# MF175 3 Pt Hitch Uneven



## glilley (May 21, 2014)

Neighbor lets me use his MF175 from time-to-time. Have noticed that when an implement is hooked-up, left side of implement (e.g., bushhog) is significantly lower than right side. Looks like the left hitch arm is lower than then right but it isn't immediately clear to me how to adjust that. How would I adjust one of the two lower arms to level out an implement? Thanks!


----------



## UncleJoe (Jun 16, 2013)

Welcome to the forum glilley. 

I don't know about the MF but my Ford has a manual crank on the right arm that allows you to make adjustments to the height of that arm. It's a little hard to see in this pic but it's located at the "knuckle" where the horizontal and vertical meet.


----------



## glilley (May 21, 2014)

Thanks UncleJoe! Yesterday I was eyeballing the hitch and noticed that crank handle on the right hitch and played around with it and - voila! - it leveled things out. I guess my hang up was that the left side was angled down and kept on searching for the solution on that side.


----------



## Weegie (May 28, 2013)

For the left side you need to pull the pin on the yoke at the top of the arm then screw the two arms in or out to shorten or lengthen.

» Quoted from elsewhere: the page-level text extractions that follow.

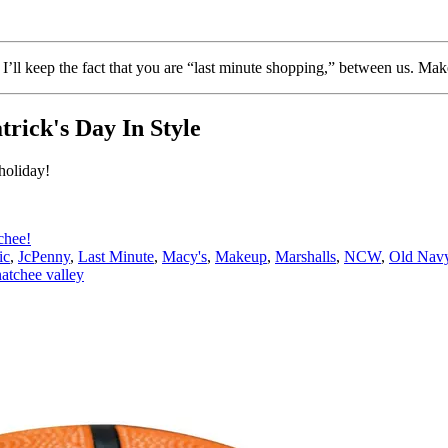
’ll keep the fact that you are “last minute shopping,” between us. Make
trick's Day In Style
holiday!
chee!
ic
,
JcPenny
,
Last Minute
,
Macy's
,
Makeup
,
Marshalls
,
NCW
,
Old Nav
atchee valley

If the adjustment on the right arm is enough then you don't need to bother.

The adjustment crank on the right arm is also convenient if you are trying to hitch an implement which is not sitting level. Line up the left arm to get the pin in and then use the adjustment crank on the right arm to get it in line. Once hitched, raise the implement and level up with the crank.


----------



## oldgar (Apr 22, 2014)

*3 point hitch*

Almost every tractor with a 3 point hitch has some kind of a "leveling" feature and most often on the right side lift arm link. It is a feature that also can be used with a scraper or box blade to purposely cut "off level" such as making slight drainage or terraces. Just drop the appliance to the ground to take off the pressure, grab the crank and give it a few whirls one way or the other.


----------